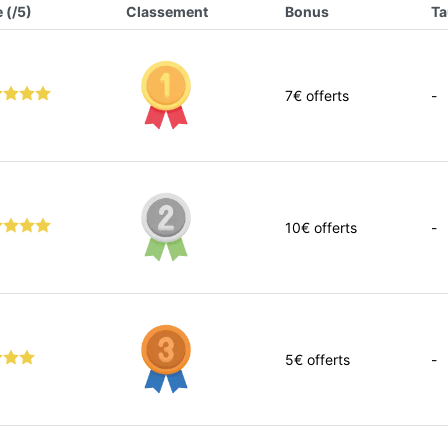
 (/5)
Classement
Bonus
Ta
7
€ offerts
-
10
€ offerts
-
5
€ offerts
-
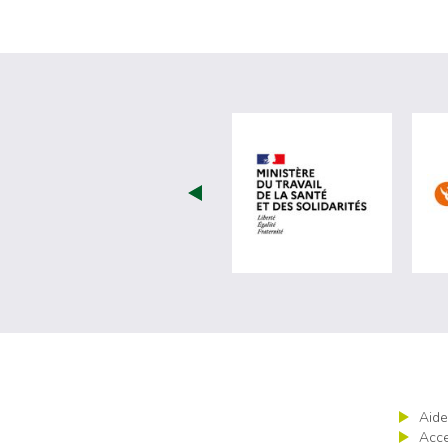
visiter les 
Aide
Acce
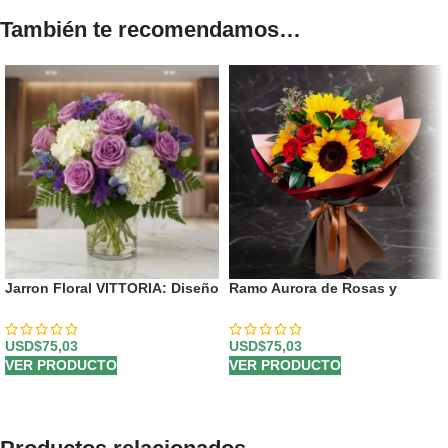
También te recomendamos…
Jarron Floral VITTORIA: Diseño
Ramo Aurora de Rosas y
Exclusivo con Rosas Lilas y
Girasoles | Ilumina el Día con
Hortensias ⚜️
Amor 💖
USD$
75,03
USD$
75,03
VER PRODUCTO
VER PRODUCTO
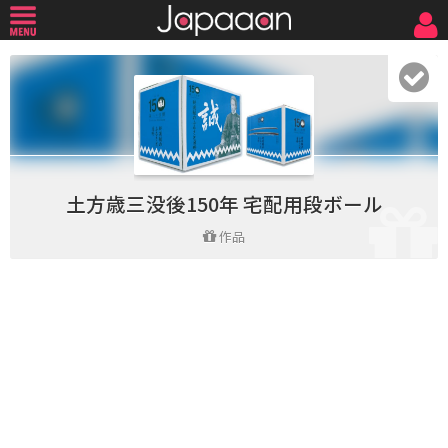
土方歳三没後150年 宅配用段ボール
作品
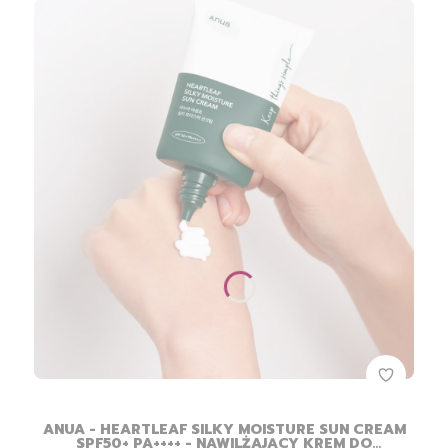
ANUA - HEARTLEAF SILKY MOISTURE SUN CREAM
SPF50+ PA++++ - NAWILŻAJĄCY KREM DO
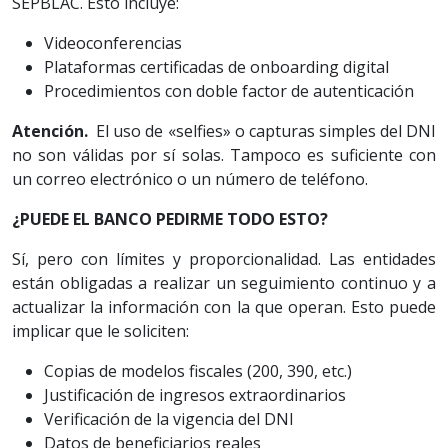
SEPBLAC. Esto incluye:
Videoconferencias
Plataformas certificadas de onboarding digital
Procedimientos con doble factor de autenticación
Atención.
El uso de «selfies» o capturas simples del DNI
no son válidas por sí solas. Tampoco es suficiente con
un correo electrónico o un número de teléfono.
¿PUEDE EL BANCO PEDIRME TODO ESTO?
Sí, pero con límites y proporcionalidad. Las entidades
están obligadas a realizar un seguimiento continuo y a
actualizar la información con la que operan. Esto puede
implicar que le soliciten:
Copias de modelos fiscales (200, 390, etc.)
Justificación de ingresos extraordinarios
Verificación de la vigencia del DNI
Datos de beneficiarios reales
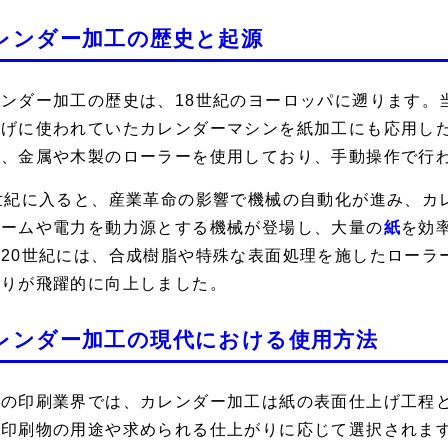
レンダー加工の歴史と起源
ンダー加工の歴史は、18世紀のヨーロッパに遡ります。
上げに使われていたカレンダーマシンを紙加工にも応用し
は、金属や木製のローラーを使用しており、手動操作で行
9世紀に入ると、産業革命の影響で機械の自動化が進み、カ
チームや電力を動力源とする機械が登場し、大量の
紙
を効
、20世紀には、合成樹脂や特殊な表面処理を施したローラ
がりが飛躍的に向上しました。
レンダー加工の現代における使用方法
代の印刷業界では、カレンダー加工は紙の表面仕上げ工程
、印刷物の用途や求められる仕上がりに応じて選択されま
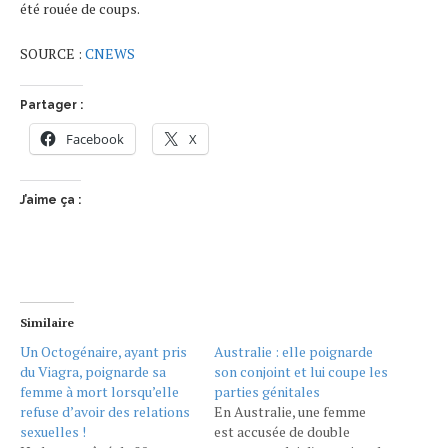
été rouée de coups.
SOURCE :
CNEWS
Partager :
Facebook
X
J’aime ça :
Similaire
Un Octogénaire, ayant pris
Australie : elle poignarde
du Viagra, poignarde sa
son conjoint et lui coupe les
femme à mort lorsqu’elle
parties génitales
refuse d’avoir des relations
En Australie, une femme
sexuelles !
est accusée de double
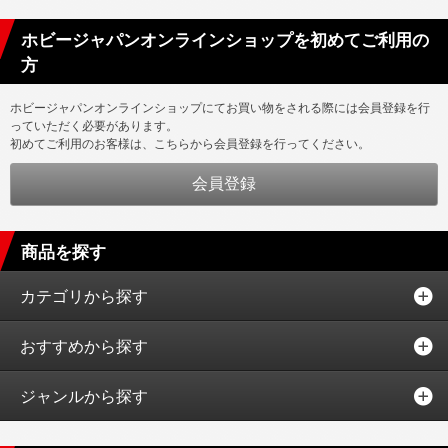
ホビージャパンオンラインショップを初めてご利用の
方
ホビージャパンオンラインショップにてお買い物をされる際には会員登録を行
っていただく必要があります。
初めてご利用のお客様は、こちらから会員登録を行ってください。
商品を探す
カテゴリから探す
おすすめから探す
ジャンルから探す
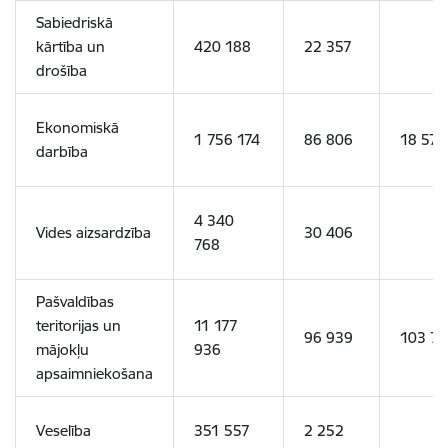
Sabiedriskā
kārtība un
420 188
22 357
drošība
Ekonomiskā
1 756 174
86 806
18 574
darbība
4 340
Vides aizsardzība
30 406
768
Pašvaldības
teritorijas un
11 177
96 939
103 78
mājokļu
936
apsaimniekošana
Veselība
351 557
2 252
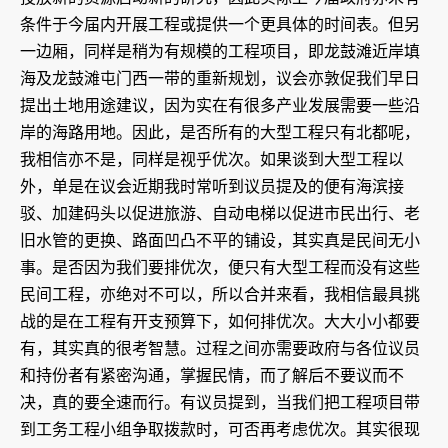
条件于今届内开展工程或提供一个更具体的时间表。但另
一边厢，同样是稍为有规模的工程项目，即龙鼓滩近岸填
海及龙鼓滩屯门西一带的重新规划，议会亦敦促我们早日
提出土地用途建议，因为实在有很多产业发展需要一些沿
岸的海路用地。因此，是否所有的大型工程只有北都呢，
我相信亦不是，同样是视乎优次。如果谈到大型工程以
外，单是在议会近期我时常听到议员提及的便有海滨接
驳、加建码头以促进旅游、自动电梯以促进市民出行、老
旧水管的更换、路面凹凸不平的铺设，其实真是民间无小
事。是否因为我们要排优次，便只有大型工程而没有这些
民间工程，亦绝对不可以，所以合并来看，我相信最具挑
战的是在工程有开支预算下，如何排优次。大大小小都要
有，其实真的很考智慧。过程之间亦需要政府与各位议员
和持份者有紧密沟通，掌握民情，而了解后不要议而不
决，真的要全速而行。有议员提到，当我们把工程项目带
到工务工程小组争取拨款时，可否再考虑优次。其实很现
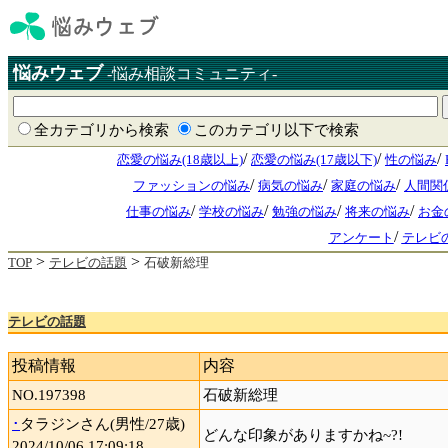
悩みウェブ
-悩み相談コミュニティ-
全カテゴリから検索
このカテゴリ以下で検索
/
/
/
恋愛の悩み(18歳以上)
恋愛の悩み(17歳以下)
性の悩み
/
/
/
ファッションの悩み
病気の悩み
家庭の悩み
人間関
/
/
/
/
仕事の悩み
学校の悩み
勉強の悩み
将来の悩み
お金
/
アンケート
テレビ
>
>
TOP
テレビの話題
石破新総理
テレビの話題
投稿情報
内容
NO.197398
石破新総理
･
タラジンさん(男性/27歳)
どんな印象がありますかね~?!
2024/10/06 17:09:18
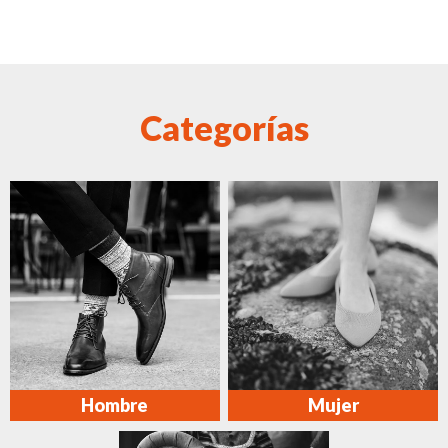
Categorías
Hombre
Mujer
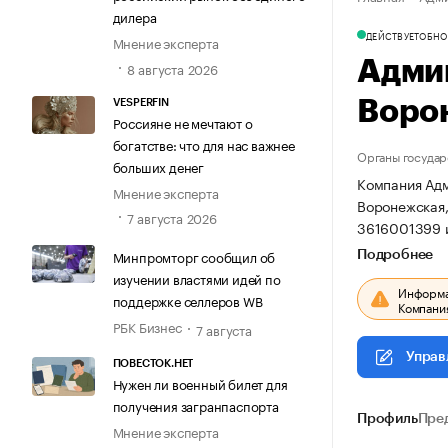
дилера
ДЕЙСТВУЕТ
ОБНОВ
Мнение эксперта
Адми
8 августа 2026
Воро
VESPERFIN
Россияне не мечтают о
богатстве: что для нас важнее
Органы государ
больших денег
Компания Адм
Мнение эксперта
Воронежская, 
7 августа 2026
3616001399 
Минпромторг сообщил об
Подробнее
изучении властями идей по
Информац
поддержке селлеров WB
Компания
РБК Бизнес
7 августа
Управ
ПОВЕСТОК.НЕТ
Нужен ли военный билет для
получения загранпаспорта
Профиль
Пре
Мнение эксперта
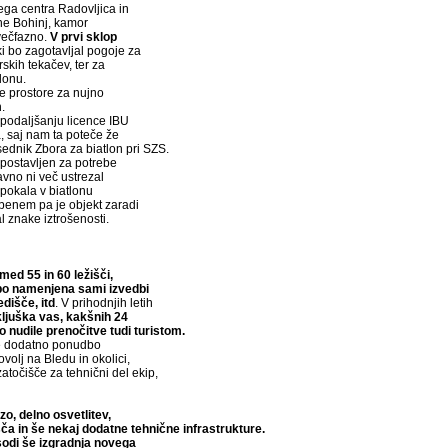
nega centra Radovljica in
ne Bohinj, kamor
večfazno.
V prvi sklop
 ki bo zagotavljal pogoje za
skih tekačev, ter za
lonu.
 prostore za nujno
.
 podaljšanju licence IBU
, saj nam ta poteče že
sednik Zbora za biatlon pri SZS.
l postavljen za potrebe
avno ni več ustrezal
 pokala v biatlonu
benem pa je objekt zaradi
l znake iztrošenosti.
ed 55 in 60 ležišči,
i bo namenjena sami izvedbi
dišče, itd
. V prihodnjih letih
ljuška vas, kakšnih 24
o nudile prenočitve tudi turistom.
ste dodatno ponudbo
ovolj na Bledu in okolici,
točišče za tehnični del ekip,
zo, delno osvetlitev,
ča in še nekaj dodatne tehnične infrastrukture.
sodi še izgradnja novega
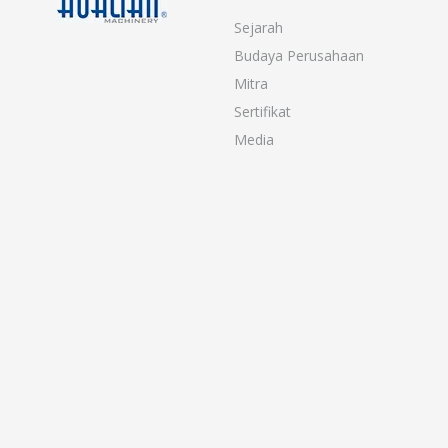
Sejarah
Budaya Perusahaan
Mitra
Sertifikat
Media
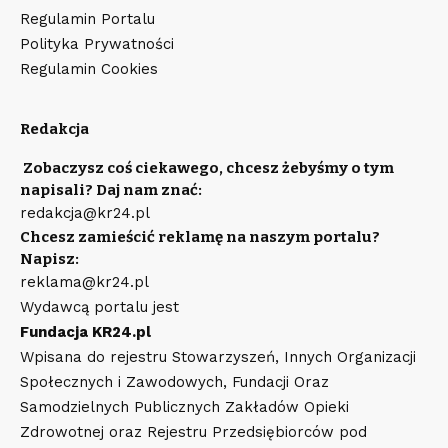
Regulamin Portalu
Polityka Prywatności
Regulamin Cookies
Redakcja
Zobaczysz coś ciekawego, chcesz żebyśmy o tym
napisali? Daj nam znać:
redakcja@kr24.pl
Chcesz zamieścić reklamę na naszym portalu?
Napisz:
reklama@kr24.pl
Wydawcą portalu jest
Fundacja KR24.pl
Wpisana do rejestru Stowarzyszeń, Innych Organizacji
Społecznych i Zawodowych, Fundacji Oraz
Samodzielnych Publicznych Zakładów Opieki
Zdrowotnej oraz Rejestru Przedsiębiorców pod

===============

Wherever an image sits in the data, omit it; everything else must be copied exactly.

 (/5)
Classement
Bonus
Ta
7
€ offerts
-
10
€ offerts
-
5
€ offerts
-
visiter les 
Aide
Acce
También te recomendamos…
Jarron Floral VITTORIA: Diseño
Ramo Aurora de Rosas y
Exclusivo con Rosas Lilas y
Girasoles | Ilumina el Día con
Hortensias ⚜️
Amor 💖
USD$
75,03
USD$
75,03
VER PRODUCTO
VER PRODUCTO
土方歳三没後150年 宅配用段ボール
作品
ANUA - HEARTLEAF SILKY MOISTURE SUN CREAM
SPF50+ PA++++ - NAWILŻAJĄCY KREM DO
SEPBLAC. Esto incluye:
Videoconferencias
Plataformas certificadas de onboarding digital
Procedimientos con doble factor de autenticación
Atención.
El uso de «selfies» o capturas simples del DNI
no son válidas por sí solas. Tampoco es suficiente con
un correo electrónico o un número de teléfono.
¿PUEDE EL BANCO PEDIRME TODO ESTO?
Sí, pero con límites y proporcionalidad. Las entidades
están obligadas a realizar un seguimiento continuo y a
actualizar la información con la que operan. Esto puede
implicar que le soliciten:
Copias de modelos fiscales (200, 390, etc.)
Justificación de ingresos extraordinarios
Verificación de la vigencia del DNI
Datos de beneficiarios reales
レンダー加工の歴史と起源
ンダー加工の歴史は、18世紀のヨーロッパに遡ります。
上げに使われていたカレンダーマシンを紙加工にも応用し
は、金属や木製のローラーを使用しており、手動操作で行
9世紀に入ると、産業革命の影響で機械の自動化が進み、カ
チームや電力を動力源とする機械が登場し、大量の
紙
を効
、20世紀には、合成樹脂や特殊な表面処理を施したローラ
がりが飛躍的に向上しました。
レンダー加工の現代における使用方法
代の印刷業界では、カレンダー加工は紙の表面仕上げ工程
、印刷物の用途や求められる仕上がりに応じて選択されま
été rouée de coups.
SOURCE :
CNEWS
Partager :
Facebook
X
J’aime ça :
Similaire
Un Octogénaire, ayant pris
Australie : elle poignarde
du Viagra, poignarde sa
son conjoint et lui coupe les
femme à mort lorsqu’elle
parties génitales
refuse d’avoir des relations
En Australie, une femme
sexuelles !
est accusée de double
ホビージャパンオンラインショップを初めてご利用の
方
ホビージャパンオンラインショップにてお買い物をされる際には会員登録を行
っていただく必要があります。
初めてご利用のお客様は、こちらから会員登録を行ってください。
商品を探す
カテゴリから探す
おすすめから探す
ジャンルから探す
Sabiedriskā
kārtība un
420 188
22 357
drošība
Ekonomiskā
1 756 174
86 806
18 574
darbība
4 340
Vides aizsardzība
30 406
768
Pašvaldības
teritorijas un
11 177
96 939
103 78
mājokļu
936
apsaimniekošana
Veselība
351 557
2 252
条件于今届内开展工程或提供一个更具体的时间表。但另
一边厢，同样是稍为有规模的工程项目，即龙鼓滩近岸填
海及龙鼓滩屯门西一带的重新规划，议会亦敦促我们早日
提出土地用途建议，因为实在有很多产业发展需要一些沿
岸的海路用地。因此，是否所有的大型工程只有北都呢，
我相信亦不是，同样是视乎优次。如果谈到大型工程以
外，单是在议会近期我时常听到议员提及的便有海滨接
驳、加建码头以促进旅游、自动电梯以促进市民出行、老
旧水管的更换、路面凹凸不平的铺设，其实真是民间无小
事。是否因为我们要排优次，便只有大型工程而没有这些
民间工程，亦绝对不可以，所以合并来看，我相信最具挑
战的是在工程有开支预算下，如何排优次。大大小小都要
有，其实真的很考智慧。过程之间亦需要政府与各位议员
和持份者有紧密沟通，掌握民情，而了解后不要议而不
决，真的要全速而行。有议员提到，当我们把工程项目带
到工务工程小组争取拨款时，可否再考虑优次。其实很现
悩みウェブ
-悩み相談コミュニティ-
全カテゴリから検索
このカテゴリ以下で検索
/
/
/
恋愛の悩み(18歳以上)
恋愛の悩み(17歳以下)
性の悩み
/
/
/
ファッションの悩み
病気の悩み
家庭の悩み
人間関
/
/
/
/
仕事の悩み
学校の悩み
勉強の悩み
将来の悩み
お金
/
アンケート
テレビ
>
>
TOP
テレビの話題
石破新総理
テレビの話題
投稿情報
内容
NO.197398
石破新総理
･
タラジンさん(男性/27歳)
どんな印象がありますかね~?!
2024/10/06 17:09:18
Categorías
Hombre
Mujer
дилера
ДЕЙСТВУЕТ
ОБНОВ
Мнение эксперта
Адми
8 августа 2026
Воро
VESPERFIN
Россияне не мечтают о
богатстве: что для нас важнее
Органы государ
больших денег
Компания Адм
Мнение эксперта
Воронежская, 
7 августа 2026
3616001399 
Минпромторг сообщил об
Подробнее
изучении властями идей по
Информац
поддержке селлеров WB
Компания
РБК Бизнес
7 августа
Управ
ПОВЕСТОК.НЕТ
Нужен ли военный билет для
получения загранпаспорта
Профиль
Пре
Мнение эксперта
nega centra Radovljica in
ne Bohinj, kamor
večfazno.
V prvi sklop
 ki bo zagotavljal pogoje za
skih tekačev, ter za
lonu.
 prostore za nujno
.
 podaljšanju licence IBU
, saj nam ta poteče že
sednik Zbora za biatlon pri SZS.
l postavljen za potrebe
avno ni več ustrezal
 pokala v biatlonu
benem pa je objekt zaradi
l znake iztrošenosti.
ed 55 in 60 ležišči,
i bo namenjena sami izvedbi
dišče, itd
. V prihodnjih letih
ljuška vas, kakšnih 24
o nudile prenočitve tudi turistom.
ste dodatno ponudbo
ovolj na Bledu in okolici,
točišče za tehnični del ekip,
zo, delno osvetlitev,
ča in še nekaj dodatne tehnične infrastrukture.
sodi še izgradnja novega
Sejarah
Budaya Perusahaan
Mitra
Sertifikat
Media
Regulamin Portalu
Polityka Prywatności
Regulamin Cookies
Redakcja
Zobaczysz coś ciekawego, chcesz żebyśmy o tym
napisali? Daj nam znać:
redakcja@kr24.pl
Chcesz zamieścić reklamę na naszym portalu?
Napisz:
reklama@kr24.pl
Wydawcą portalu jest
Fundacja KR24.pl
Wpisana do rejestru Stowarzyszeń, Innych Organizacji
Społecznych i Zawodowych, Fundacji Oraz
Samodzielnych Publicznych Zakładów Opieki
Zdrowotnej oraz Rejestru Przedsiębiorców pod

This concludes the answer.